_About this task_
Copy nothing but the text: repeat each entry exactly and drop the images.

_Supplied records_

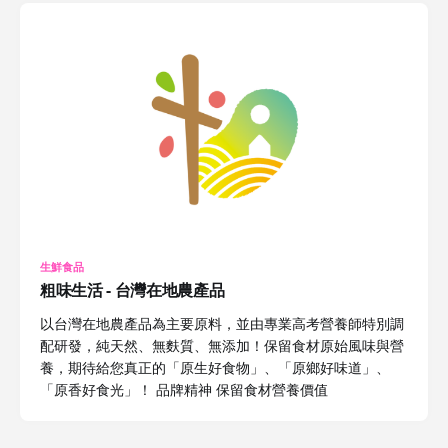
生鮮食品
粗味生活 - 台灣在地農產品
以台灣在地農產品為主要原料，並由專業高考營養師特別調
配研發，純天然、無麩質、無添加！保留食材原始風味與營
養，期待給您真正的「原生好食物」、「原鄉好味道」、
「原香好食光」！ 品牌精神 保留食材營養價值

_Answer space_
生鮮食品
粗味生活 - 台灣在地農產品
以台灣在地農產品為主要原料，並由專業高考營養師特別調
配研發，純天然、無麩質、無添加！保留食材原始風味與營
養，期待給您真正的「原生好食物」、「原鄉好味道」、
「原香好食光」！ 品牌精神 保留食材營養價值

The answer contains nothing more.